→ **WHAT IS NEEDED**:
In your copy, include no images and return each entry exactly as written.

→ **Transcribed page contents**:
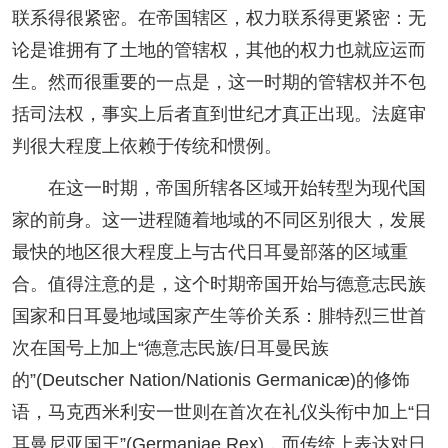
联系得很紧密。在帝国辖区，权力联系得更紧密：无
论是谁拥有了土地的管辖权，其他的权力也就应运而
生。然而很重要的一点是，这一时期的管辖权并不包
括司法权，事实上后者直到世纪才真正出现。法庭审
判很大程度上依赖于传统和惯例。
在这一时期，帝国所辖各区域开始转型为现代国
家的前身。这一进程随着地域的不同区别很大，发展
最快的地区很大程度上与古代日耳曼部落的区域重
合。值得注意的是，这个时期帝国开始与德意志民族
国家和日耳曼地域国家产生等价关系：腓特烈三世首
次在国号上加上“德意志民族/日耳曼民族
的”(Deutscher Nation/Nationis Germanicæ)的修饰
语，马克西米利安一世则在首次在礼仪头衔中加上“日
耳曼尼亚国王”(Germaniae Rex)，而传统上表达对日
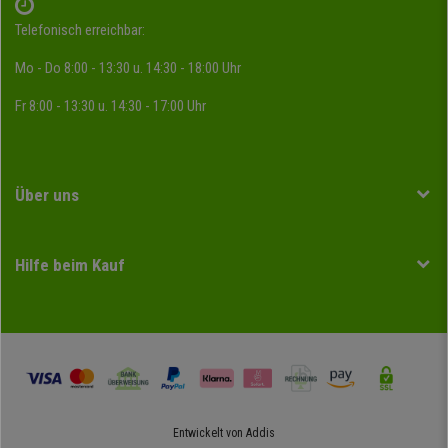
Telefonisch erreichbar:
Mo - Do 8:00 - 13:30 u. 14:30 - 18:00 Uhr
Fr 8:00 - 13:30 u. 14:30 - 17:00 Uhr
Über uns
Hilfe beim Kauf
Entwickelt von
Addis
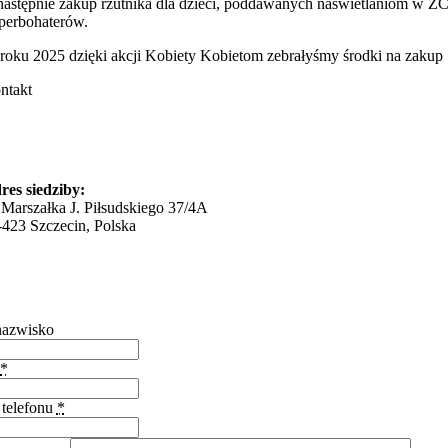
następnie zakup rzutnika dla dzieci, poddawanych naświetlaniom w Z
perbohaterów.
roku 2025 dzięki akcji Kobiety Kobietom zebrałyśmy środki na zakup
ntakt
TOWARZYSZENIE LIONS CLUB
ZCZECIN JANTAR
res siedziby:
. Marszałka J. Piłsudskiego 37/4A
-423 Szczecin, Polska
.jantar@lion.org.pl
araszkiewicz@lion.org.pl
lefon:
+48 664 135 312
 nazwisko
*
telefonu
*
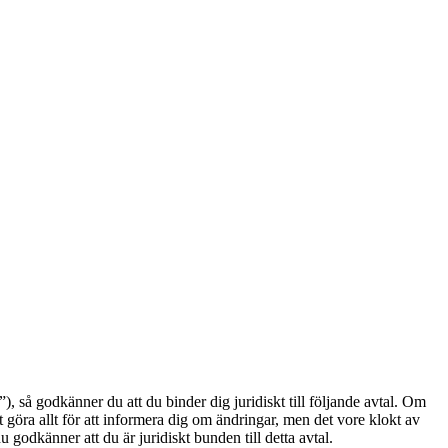
å godkänner du att du binder dig juridiskt till följande avtal. Om
göra allt för att informera dig om ändringar, men det vore klokt av
odkänner att du är juridiskt bunden till detta avtal.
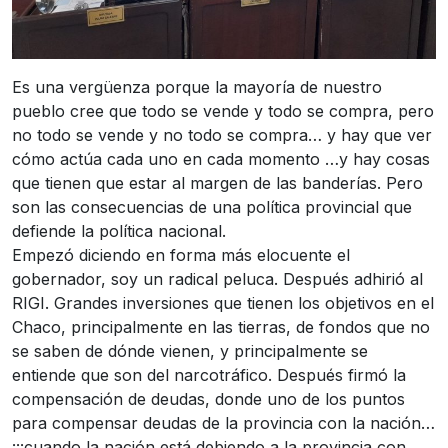
Es una vergüenza porque la mayoría de nuestro
pueblo cree que todo se vende y todo se compra, pero
no todo se vende y no todo se compra… y hay que ver
cómo actúa cada uno en cada momento …y hay cosas
que tienen que estar al margen de las banderías. Pero
son las consecuencias de una política provincial que
defiende la política nacional.
Empezó diciendo en forma más elocuente el
gobernador, soy un radical peluca. Después adhirió al
RIGI. Grandes inversiones que tienen los objetivos en el
Chaco, principalmente en las tierras, de fondos que no
se saben de dónde vienen, y principalmente se
entiende que son del narcotráfico. Después firmó la
compensación de deudas, donde uno de los puntos
para compensar deudas de la provincia con la nación…
¡¡¡cuando la nación está debiendo a la provincia con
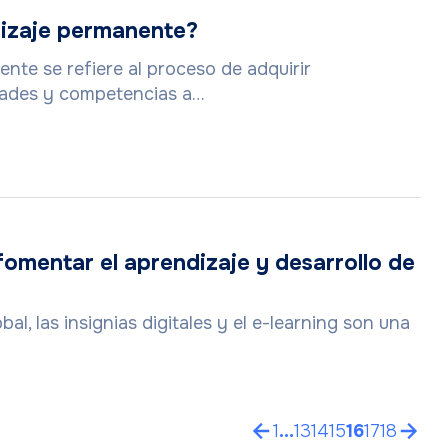
dizaje permanente?
nte se refiere al proceso de adquirir
dades y competencias a…
omentar el aprendizaje y desarrollo de
al, las insignias digitales y el e-learning son una
1
…
13
14
15
16
17
18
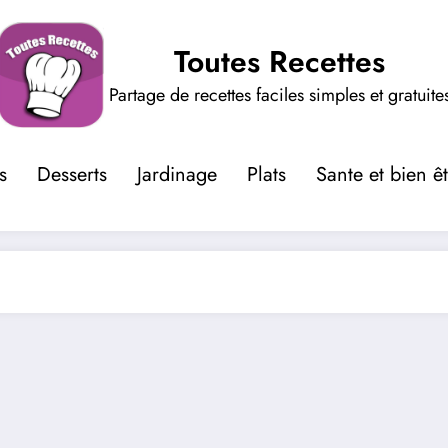
Toutes Recettes
Partage de recettes faciles simples et gratuite
s
Desserts
Jardinage
Plats
Sante et bien ê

→ **TASK OUTPUT**:
联系得很紧密。在帝国辖区，权力联系得更紧密：无
论是谁拥有了土地的管辖权，其他的权力也就应运而
生。然而很重要的一点是，这一时期的管辖权并不包
括司法权，事实上后者直到世纪才真正出现。法庭审
判很大程度上依赖于传统和惯例。
在这一时期，帝国所辖各区域开始转型为现代国
家的前身。这一进程随着地域的不同区别很大，发展
最快的地区很大程度上与古代日耳曼部落的区域重
合。值得注意的是，这个时期帝国开始与德意志民族
国家和日耳曼地域国家产生等价关系：腓特烈三世首
次在国号上加上“德意志民族/日耳曼民族
的”(Deutscher Nation/Nationis Germanicæ)的修饰
语，马克西米利安一世则在首次在礼仪头衔中加上“日
耳曼尼亚国王”(Germaniae Rex)，而传统上表达对日
Telefonisch erreichbar:
Mo - Do 8:00 - 13:30 u. 14:30 - 18:00 Uhr
Fr 8:00 - 13:30 u. 14:30 - 17:00 Uhr
Über uns
Hilfe beim Kauf
Entwickelt von
Addis
następnie zakup rzutnika dla dzieci, poddawanych naświetlaniom w Z
perbohaterów.
roku 2025 dzięki akcji Kobiety Kobietom zebrałyśmy środki na zakup
ntakt
TOWARZYSZENIE LIONS CLUB
ZCZECIN JANTAR
res siedziby:
. Marszałka J. Piłsudskiego 37/4A
-423 Szczecin, Polska
.jantar@lion.org.pl
araszkiewicz@lion.org.pl
lefon:
+48 664 135 312
 nazwisko
*
telefonu
*
å godkänner du att du binder dig juridiskt till följande avtal. Om
göra allt för att informera dig om ändringar, men det vore klokt av
odkänner att du är juridiskt bunden till detta avtal.
Es una vergüenza porque la mayoría de nuestro
pueblo cree que todo se vende y todo se compra, pero
no todo se vende y no todo se compra… y hay que ver
cómo actúa cada uno en cada momento …y hay cosas
que tienen que estar al margen de las banderías. Pero
son las consecuencias de una política provincial que
defiende la política nacional.
Empezó diciendo en forma más elocuente el
gobernador, soy un radical peluca. Después adhirió al
RIGI. Grandes inversiones que tienen los objetivos en el
Chaco, principalmente en las tierras, de fondos que no
se saben de dónde vienen, y principalmente se
entiende que son del narcotráfico. Después firmó la
compensación de deudas, donde uno de los puntos
para compensar deudas de la provincia con la nación…
¡¡¡cuando la nación está debiendo a la provincia con
dizaje permanente?
nte se refiere al proceso de adquirir
dades y competencias a…
omentar el aprendizaje y desarrollo de
al, las insignias digitales y el e-learning son una
1
…
13
14
15
16
17
18
Toutes Recettes
Partage de recettes faciles simples et gratuite
s
Desserts
Jardinage
Plats
Sante et bien ê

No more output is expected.